6. From the “Allow all users of this worksheet to” list, turn on the things you want people to be able to do. Excel’s standard approach is to restrict everything except cell selection (the first two options). Here’s a setting-by-setting breakdown of your choices:
• Select locked cells. Turn off this checkbox if you want to prevent people from moving to locked cells.
• Select unlocked cells. Turn off this checkbox if you want to prevent people from moving to unlocked cells. You won’t use this setting very often, but you might use it in conjunction with the “Select locked cells” setting to lock someone out of the worksheet entirely.
• Format cells, Format columns, and Format rows. Turn on these check boxes if people need to be able to format individual cells or entire columns and rows. If you allow row and column formatting, Excel also permits people to hide rows and columns. However, Excel never lets anyone change the locked and hidden settings of a cell while it’s protected.
• Insert columns and Insert rows. Turn on these check boxes if you want to let people insert new rows or columns.
• Insert hyperlinks. Turn on this checkbox if you want to let people insert hyperlinks in unlocked cells. This setting can be dangerous because a hyperlink can point to anything from another worksheet to a malicious web page. See page 80 for more information about hyperlinks.
• Delete columns and Delete rows. Turn on these check boxes to bestow the ability to remove columns or rows. Use this setting at your peril, because it lets people decimate your worksheet—for example, removing entire ranges of data even if they contain locked cells.
• Sort. Turn on this checkbox to let people sort unlocked cells, while keeping locked cells impervious to sorting.
• Use Auto Filter. Turn on this checkbox to let people use filtering on any tables in the worksheet. See Chapter 14 for more about tables.
• Use PivotTable reports. Turn on this checkbox to let people manipulate any pivot tables in your worksheet. See Chapter 26 for more on pivot tables.
• Edit objects. Turn on this checkbox to let people edit or delete embedded objects in the worksheet. These objects can include data from other programs or, more commonly, pictures, charts, or slicers.
• Edit scenarios. Turn on this checkbox to let people edit or delete what-if scenarios.

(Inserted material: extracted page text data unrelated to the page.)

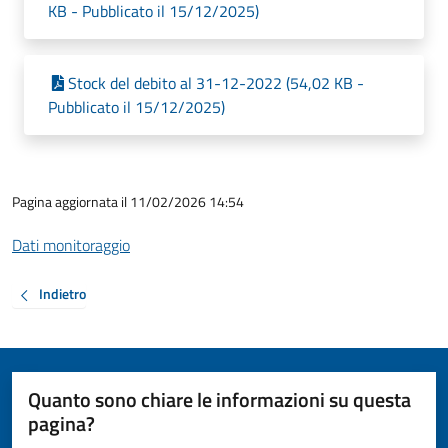
KB - Pubblicato il 15/12/2025)
Stock del debito al 31-12-2022 (54,02 KB -
Pubblicato il 15/12/2025)
Pagina aggiornata il 11/02/2026 14:54
Dati monitoraggio
Indietro
Quanto sono chiare le informazioni su questa
pagina?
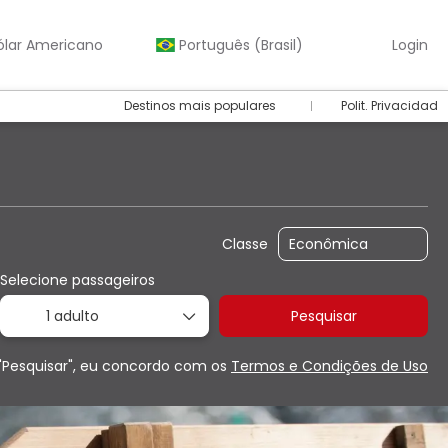
ólar Americano
Português (Brasil)
Login
Destinos mais populares
Polit. Privacidad
r um carro
Transfer
Pacotes & Circuitos
Classe
Selecione passageiros
1 adulto
Pesquisar
"Pesquisar", eu concordo com os
Termos e Condições de Uso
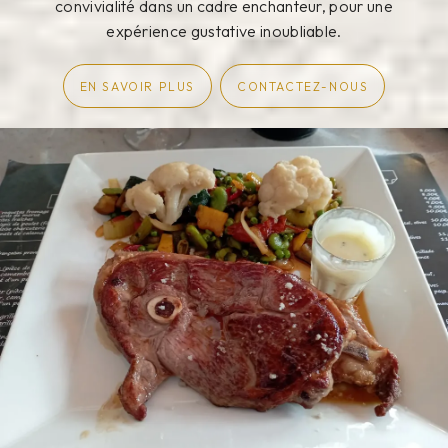
convivialité dans un cadre enchanteur, pour une
expérience gustative inoubliable.
EN SAVOIR PLUS
CONTACTEZ-NOUS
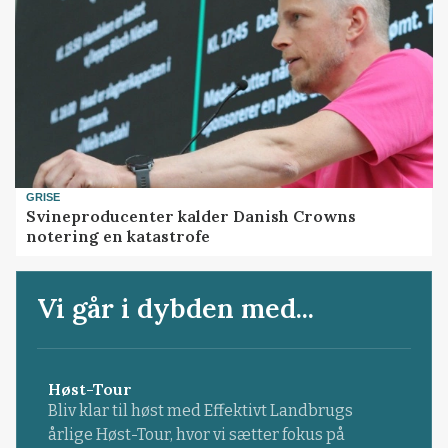
GRISE
Svineproducenter kalder Danish Crowns
notering en katastrofe
Vi går i dybden med...
Høst-Tour
Bliv klar til høst med Effektivt Landbrugs
årlige Høst-Tour, hvor vi sætter fokus på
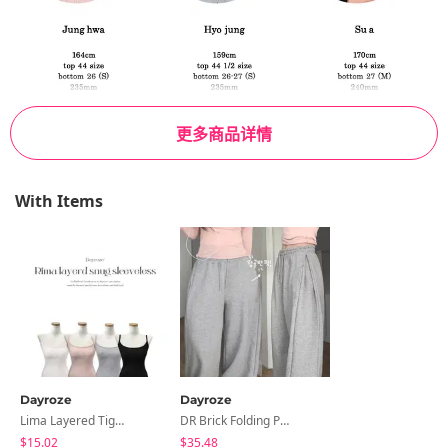
更多商品详情
With Items
Dayroze
Dayroze
Lima Layered Tight Sleeveless
DR Brick Folding Pintuck Wide Training Pants
$15.02
$35.48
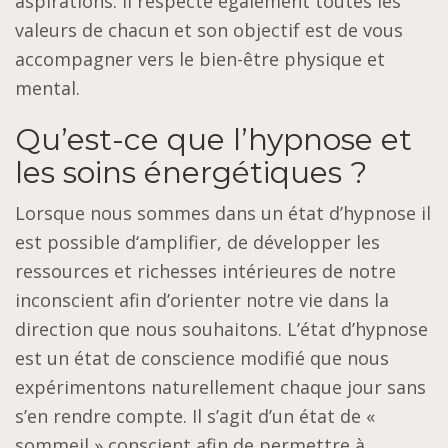
aspirations. Il respecte également toutes les
valeurs de chacun et son objectif est de vous
accompagner vers le bien-être physique et
mental.
Qu’est-ce que l’hypnose et
les soins énergétiques ?
Lorsque nous sommes dans un état d’hypnose il
est possible d‘amplifier, de développer les
ressources et richesses intérieures de notre
inconscient afin d’orienter notre vie dans la
direction que nous souhaitons. L’état d’hypnose
est un état de conscience modifié que nous
expérimentons naturellement chaque jour sans
s’en rendre compte. Il s’agit d’un état de «
sommeil » conscient afin de permettre à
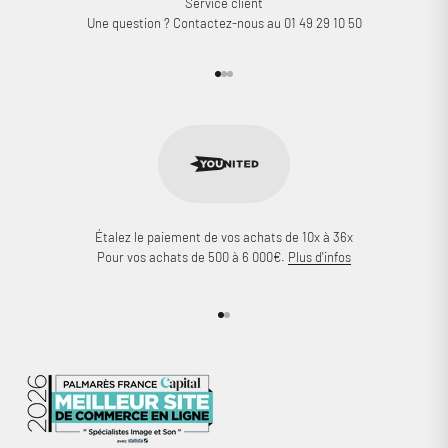
Service client
Une question ? Contactez-nous au 01 49 29 10 50
Aller à l'élément 1
Aller à l'élément 2
Aller à l'élément 3
Étalez le paiement de vos achats de 10x à 36x
Pour vos achats de 500 à 6 000€.
Plus d'infos
Aller à l'élément 1
Aller à l'élément 2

7. If you want to stop other people from unprotecting the worksheet, specify a password in the “Password to unprotect sheet” text box.
Once you protect a worksheet, anyone can unprotect it. All a person needs to do is select Review→Changes→Unprotect Sheet. This behavior makes sense if you’re just using protection to prevent people from making casual mistakes. But if you’re worried about deliberate tampering, or if you want to create a truly invulnerable worksheet, it’s a good idea to set a password. If you do, no one can unprotect the sheet without supplying the password.
8. Click OK.
The protected worksheet doesn’t look any different, but if you try to edit a locked cell, you get an error message explaining that the cell’s locked (and explaining that you can unlock the worksheet by selecting Review→Changes→Unprotect
Protected worksheets have a nice feature: You can quickly find all the unlocked cells. Just press the Tab key to move from one unlocked cell to the next. When you reach the last unlocked cell, Excel automatically jumps back to the first unlocked cell. If you want to make it even easier to navigate a dense worksheet, consider turning off the “Select locked cells” setting in the Protect Sheet window.